View Full Version : So how would I set this up?
Joe Winchester July 1st, 2005, 09:12 PM I posted a few weeks ago about a difficult recording situation in a car with 4 actors. I've researched all the options on mics (lavs, shotguns, condensers, boundary) and have decided to go with the Sanken Cub 01 boundary mic.
My question is, to those who are familiar with this mic, how many would it take to properly mic this car? I figure it would take two mics. there are two actors in the front and two in the back of the car. I figured a mic in the front and one in the back should do it. Does this sound doable? I will be ordering 2 mics monday, so any help before that would be much appreciated.
Bob Costa July 1st, 2005, 11:50 PM Hey Joe, shoot me an email. I see you are Sarasota. We should probably know each other.
Ty Ford July 2nd, 2005, 07:10 AM I posted a few weeks ago about a difficult recording situation in a car with 4 actors. I've researched all the options on mics (lavs, shotguns, condensers, boundary) and have decided to go with the Sanken Cub 01 boundary mic.
My question is, to those who are familiar with this mic, how many would it take to properly mic this car? I figure it would take two mics. there are two actors in the front and two in the back of the car. I figured a mic in the front and one in the back should do it. Does this sound doable? I will be ordering 2 mics monday, so any help before that would be much appreciated.

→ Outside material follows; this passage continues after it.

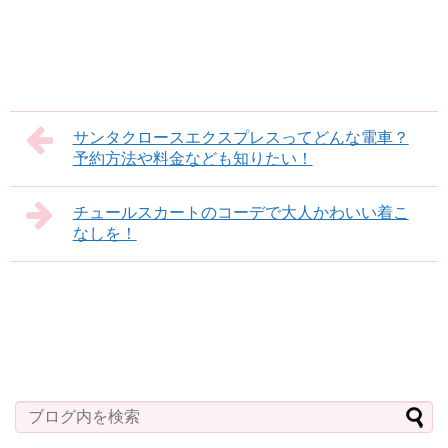
サンタクロースエクスプレスってどんな電車？
予約方法や料金なども知りたい！
チュールスカートのコーデで大人かわいい着こ
なしを！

Depends on the action and body turns, but one in front, one in back pannned to separate channels should work. Stich 'em into the headliner.
Ty Ford
Marco Leavitt July 2nd, 2005, 07:58 AM As Ty said, it depends on the body turns. Remember that the Cub01 is a strongly directional cardiod pattern. If you have one in the headliner behind the dome light to cover the back seat, it may not cover an actor in the front seat who is trying to turn around to talk towards the rear of the car. This mic gets a really weird flanging sound in enclosed places like that if the speaker is way off axis. I suppose you could just shoot a reversal and change the mic positions and pick up the audio that way.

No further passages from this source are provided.